Cuando Blanca abrió la puerta de su casa, encontró a Carmela bailando sola. Su hermana le quitó las maletas de las manos, la tomó por la cintura y la obligó a bailar con ella. El salón estaba lleno de rosas rojas. La paseó al ritmo de la danza enumerando los ramos. Ocho ramos de rosas rojas. Ocho rosas en cada ramo. No había ninguna tarjeta.

—José llamó esta mañana, muy temprano, para saber a qué hora llegabas. De paso me preguntó si yo iba a estar aquí. Debe de haberlas enviado él.

—Son de José —replicó Blanca sin entusiasmo.

—Pero ¿qué te pasa? ¿No te ha gustado la sorpresa?

—Peter y yo nos hemos separado.

Carmela intentó convencerla de que era lo mejor que podrían haber hecho.
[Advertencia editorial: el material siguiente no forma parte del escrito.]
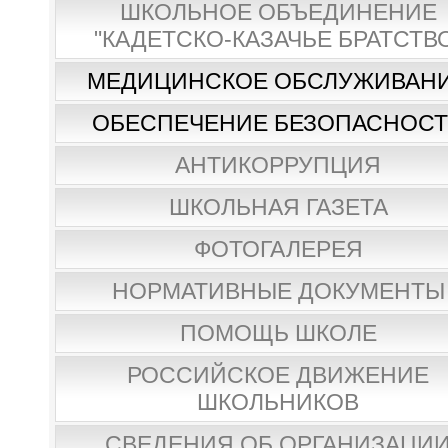
ШКОЛЬНОЕ ОБЪЕДИНЕНИЕ
"КАДЕТСКО-КАЗАЧЬЕ БРАТСТВ
МЕДИЦИНСКОЕ ОБСЛУЖИВАН
ОБЕСПЕЧЕНИЕ БЕЗОПАСНОС
АНТИКОРРУПЦИЯ
ШКОЛЬНАЯ ГАЗЕТА
ФОТОГАЛЕРЕЯ
НОРМАТИВНЫЕ ДОКУМЕНТЫ
ПОМОЩЬ ШКОЛЕ
РОССИЙСКОЕ ДВИЖЕНИЕ
ШКОЛЬНИКОВ
СВЕДЕНИЯ ОБ ОРГАНИЗАЦИ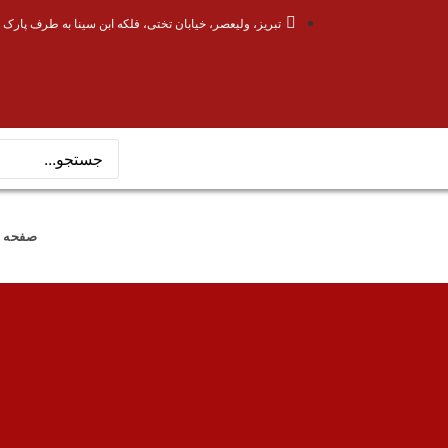
تبریز، ولیعصر، خیابان تختی، فلکه ابن سینا به طرف پارک 
صفحه 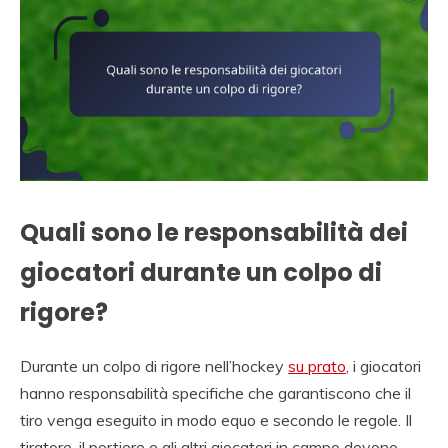
Quali sono le responsabilità dei
giocatori durante un colpo di
rigore?
Durante un colpo di rigore nell’hockey
su prato
, i giocatori
hanno responsabilità specifiche che garantiscono che il
tiro venga eseguito in modo equo e secondo le regole. Il
tiratore, il portiere e gli altri giocatori in campo devono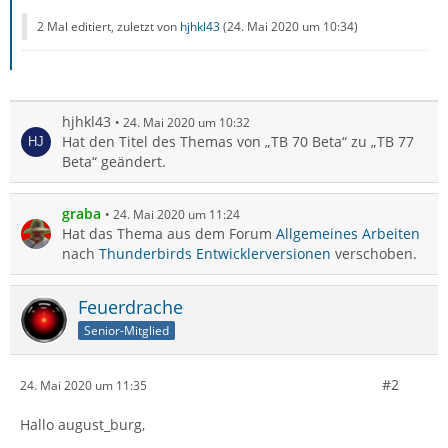
2 Mal editiert, zuletzt von
hjhkl43
(
24. Mai 2020 um 10:34
)
hjhkl43
24. Mai 2020 um 10:32
Hat den Titel des Themas von „TB 70 Beta“ zu „TB 77
Beta“ geändert.
graba
24. Mai 2020 um 11:24
Hat das Thema aus dem Forum
Allgemeines Arbeiten
nach
Thunderbirds Entwicklerversionen
verschoben.
Feuerdrache
Senior-Mitglied
#2
24. Mai 2020 um 11:35
Hallo august_burg,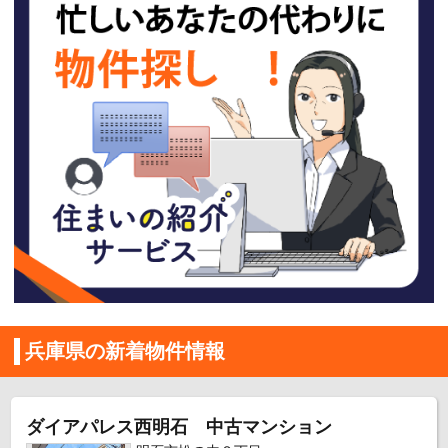
兵庫県の新着物件情報
ダイアパレス西明石 中古マンション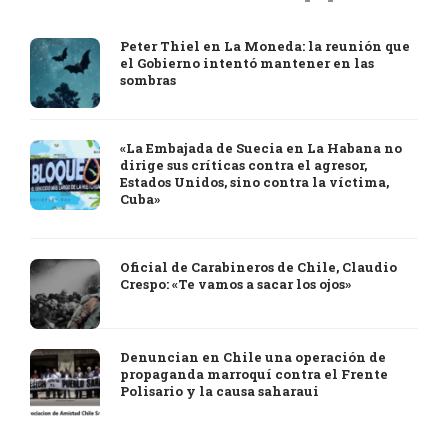
Peter Thiel en La Moneda: la reunión que
el Gobierno intentó mantener en las
sombras
«La Embajada de Suecia en La Habana no
dirige sus críticas contra el agresor,
Estados Unidos, sino contra la víctima,
Cuba»
Oficial de Carabineros de Chile, Claudio
Crespo: «Te vamos a sacar los ojos»
Denuncian en Chile una operación de
propaganda marroquí contra el Frente
Polisario y la causa saharaui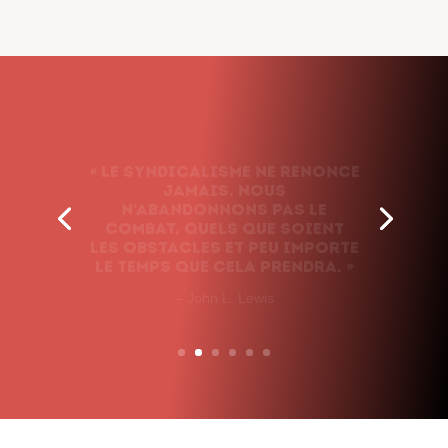
« Le syndicalisme ne renonce
jamais. Nous
n’abandonnons pas le
combat, quels que soient
les obstacles et peu importe
le temps que cela prendra. »
– John L. Lewis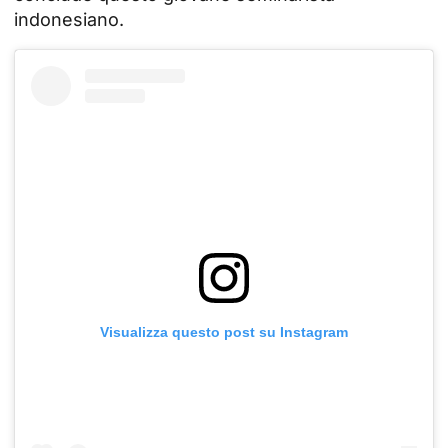
indonesiano.
Visualizza questo post su Instagram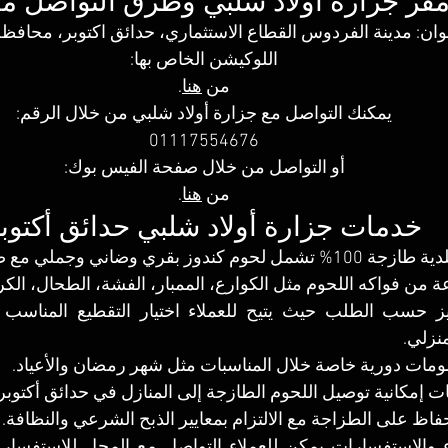
قر جزارة أولاد شلبي وطرق التواصل مع
نوان: مدينة الفردوس القطاع الاستثماري، حدائق اكتوبر، محافظة
اللوكيشن الخاص بها:
من 
هنا
.
يمكنك التواصل مع جزارة أولاد شلبي من خلال الرقم:
01117554676
أو التواصل من خلال صفحة الفيس بوك:
من 
هنا
.
خدمات جزارة أولاد شلبي حدائق أكتوب
بقري وضاني وجملي مع ضمان الجودة والنظافة.
ة من فواكه اللحوم مثل الكوارع، الممبار، الفشة، الطحال، ال
منزلي.
ت دورية خاصة خلال المناسبات مثل شهر رمضان والأعياد.
ت إمكانية توصيل اللحوم الطازجة إلى المنازل في حدائق أكتوبر 
فاظ على الطزاجة مع الالتزام بمعايير الذبح الشرعي والنظافة.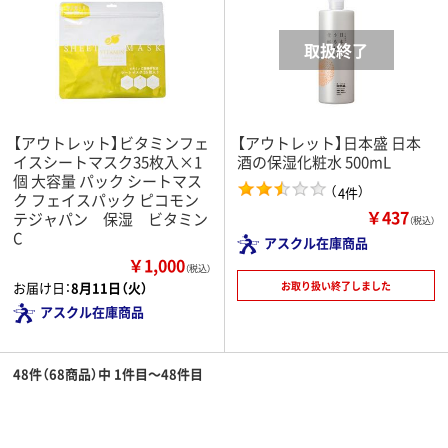
【アウトレット】ビタミンフェ
【アウトレット】日本盛 日本
イスシートマスク35枚入×1
酒の保湿化粧水 500mL
個 大容量 パック シートマス
（
）
4件
ク フェイスパック ピコモン
￥437
テジャパン 保湿 ビタミン
（税込）
C
アスクル在庫商品
￥1,000
（税込）
お取り扱い終了しました
お届け日：
8月11日（火）
アスクル在庫商品
48件（68商品）中 1件目～48件目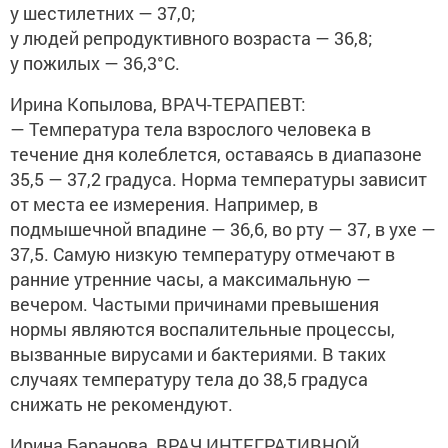
у шестилетних — 37,0;
у людей репродуктивного возраста — 36,8;
у пожилых — 36,3°C.
Ирина Копылова, ВРАЧ-ТЕРАПЕВТ:
— Температура тела взрослого человека в
течение дня колеблется, оставаясь в диапазоне
35,5 — 37,2 градуса. Норма температуры зависит
от места ее измерения. Например, в
подмышечной впадине — 36,6, во рту — 37, в ухе —
37,5. Самую низкую температуру отмечают в
ранние утренние часы, а максимальную —
вечером. Частыми причинами превышения
нормы являются воспалительные процессы,
вызванные вирусами и бактериями. В таких
случаях температуру тела до 38,5 градуса
снижать не рекомендуют.
Ирина Баранова, ВРАЧ ИНТЕГРАТИВНОЙ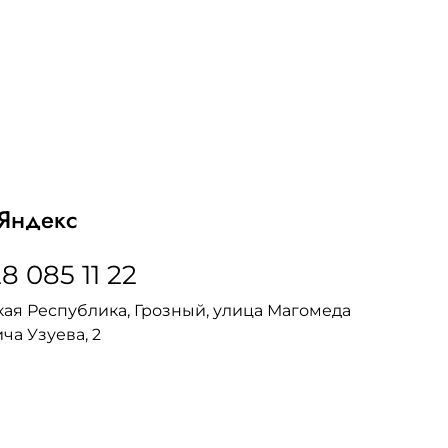
Яндекс
8 085 11 22
ая Республика, Грозный, улица Магомеда
ча Узуева, 2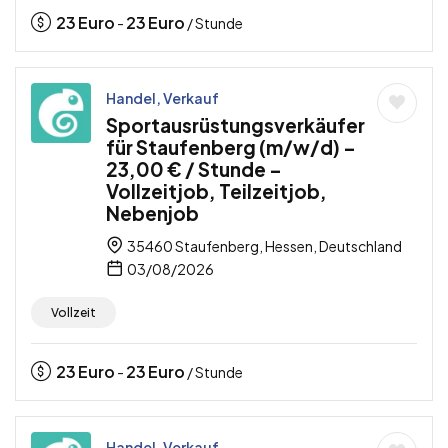
23
Euro
23
Euro
-
/ Stunde
Handel, Verkauf
Sportausrüstungsverkäufer
für Staufenberg (m/w/d) –
23,00 € / Stunde –
Vollzeitjob, Teilzeitjob,
Nebenjob
35460 Staufenberg, Hessen, Deutschland
03/08/2026
Vollzeit
23
Euro
23
Euro
-
/ Stunde
Handel, Verkauf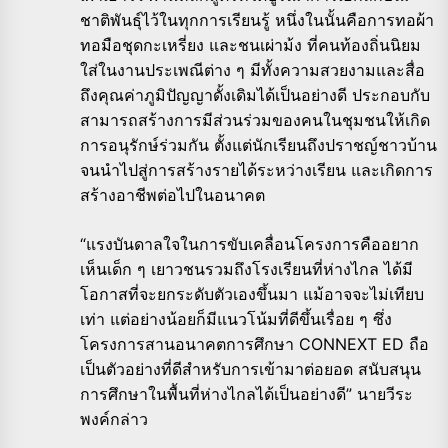
ชาติพันธุ์ไว้ในทุกการเรียนรู้ หนึ่งในนั้นคือการทอผ้า
ทอมือชุดกะเหรี่ยง และชนเผ่าม้ง ที่คนท้องถิ่นนิยม
ใส่ในงานประเพณีต่าง ๆ มีทั้งความสวยงามและสื่อ
ถึงคุณค่าภูมิปัญญาดั้งเดิมได้เป็นอย่างดี ประกอบกับ
สามารถสร้างการมีส่วนร่วมของคนในชุมชนให้เกิด
การอนุรักษ์ร่วมกัน ตั้งแต่นักเรียนถึงปราชญ์ชาวบ้าน
จนนำไปสู่การสร้างรายได้ระหว่างเรียน และเกิดการ
สร้างอาชีพต่อไปในอนาคต
“แรงบันดาลใจในการขับเคลื่อนโครงการคืออยาก
เห็นเด็ก ๆ เยาวชนรวมถึงโรงเรียนที่ห่างไกล ได้มี
โอกาสที่จะยกระดับตัวเองขึ้นมา แม้อาจจะไม่เทียบ
เท่า แต่อย่างน้อยก็มีแนวโน้มที่ดีขึ้นเรื่อย ๆ ซึ่ง
โครงการสานอนาคตการศึกษา CONNEXT ED ถือ
เป็นตัวอย่างที่ดีสำหรับการเข้ามาต่อยอด สนับสนุน
การศึกษาในพื้นที่ห่างไกลได้เป็นอย่างดี” นายวีระ
พงค์กล่าว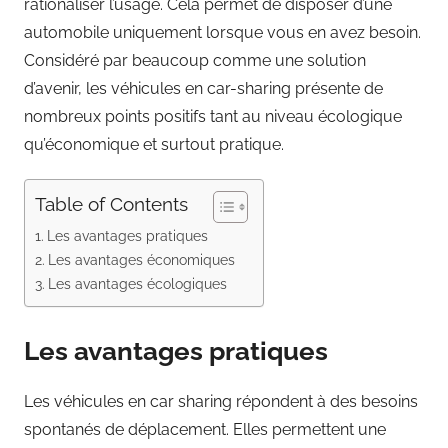
rationaliser l’usage. Cela permet de disposer d’une
automobile uniquement lorsque vous en avez besoin.
Considéré par beaucoup comme une solution
d’avenir, les véhicules en car-sharing présente de
nombreux points positifs tant au niveau écologique
qu’économique et surtout pratique.
Table of Contents
Les avantages pratiques
Les avantages économiques
Les avantages écologiques
Les avantages pratiques
Les véhicules en car sharing répondent à des besoins
spontanés de déplacement. Elles permettent une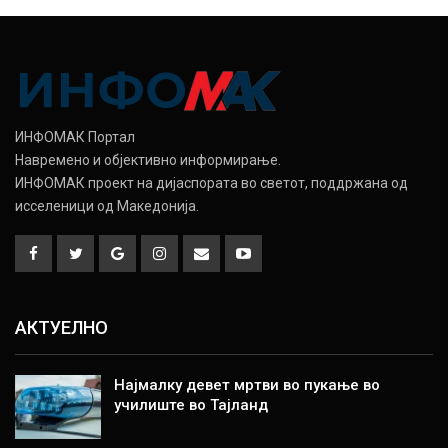
ИНФОМАК Портал
Навремено и објективно информирање.
ИНФОМАК проект на дијаспората во светот, поддржана од
исселеници од Македонија.
АКТУЕЛНО
Најмалку девет мртви во пукање во
училиште во Тајланд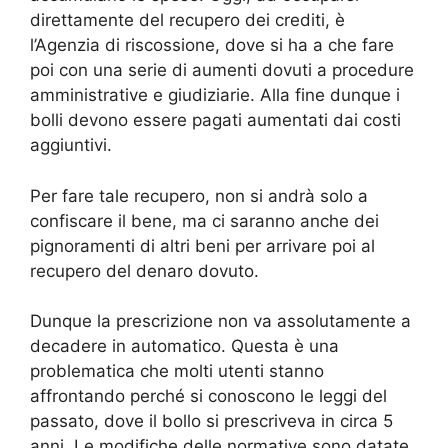
direttamente del recupero dei crediti, è
l’Agenzia di riscossione, dove si ha a che fare
poi con una serie di aumenti dovuti a procedure
amministrative e giudiziarie. Alla fine dunque i
bolli devono essere pagati aumentati dai costi
aggiuntivi.
Per fare tale recupero, non si andrà solo a
confiscare il bene, ma ci saranno anche dei
pignoramenti di altri beni per arrivare poi al
recupero del denaro dovuto.
Dunque la prescrizione non va assolutamente a
decadere in automatico. Questa è una
problematica che molti utenti stanno
affrontando perché si conoscono le leggi del
passato, dove il bollo si prescriveva in circa 5
anni. Le modifiche delle normative sono datate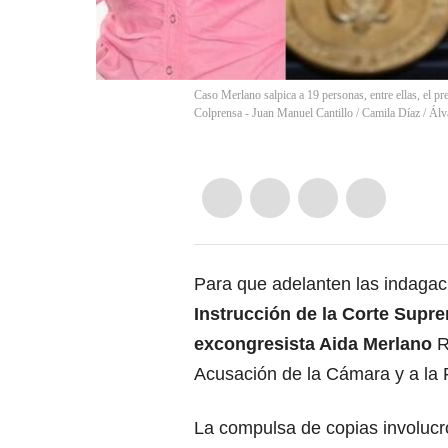
Caso Merlano salpica a 19 personas, entre ellas, el p
Colprensa - Juan Manuel Cantillo / Camila Díaz / Álv
Para que adelanten las indagac
Instrucción de la Corte Supre
excongresista Aida Merlano
R
Acusación de la Cámara y a la F
La compulsa de copias involucró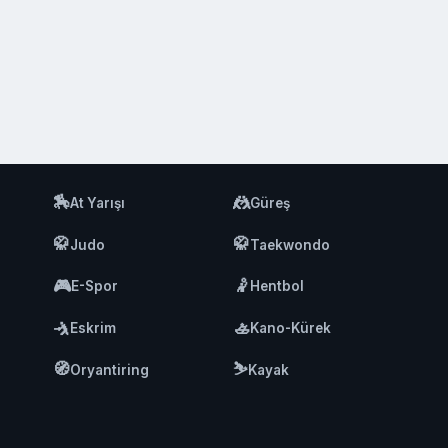
🏇
🤼
At Yarışı
Güreş
🥋
🥋
Judo
Taekwondo
🎮
🤾
E-Spor
Hentbol
🤺
🚣
Eskrim
Kano-Kürek
🧭
⛷️
Oryantiring
Kayak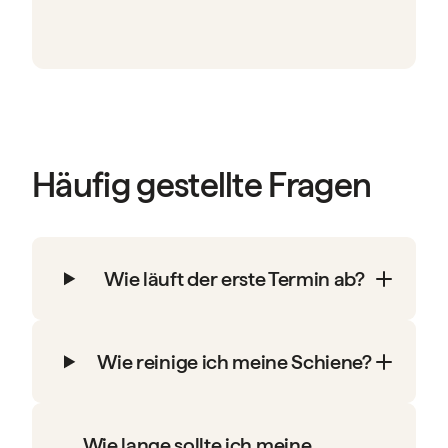
Häufig gestellte Fragen
Wie läuft der erste Termin ab?
Wie reinige ich meine Schiene?
Wie lange sollte ich meine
Demasiadas veces había visto sufrir a Blanca en su relación con Peter.

—Carmela, tengo miedo.

No supo al decirlo que su miedo se acrecentaría esa misma tarde, cuando su hermana se atreviera por fin a decirle que las flores no eran el motivo de su alegría, a contarle la conversación con Carlos. Carmela se iba. Casilda, Mario, Carlota. Ya no trasladarían colchones y mantas los fines de semana. Su hermana le prometió que seguirían tejiendo juntas, todas las mañanas. Carmela se iba. Buscaría piso cerca de la casa de Blanca. Estarían mucho tiempo juntas. Cerca. Estarían muy cerca. Le sería fácil ver a los niños siempre que quisiera.

Blanca intentaba fingir alegría, Carmela intentaba ocultarla.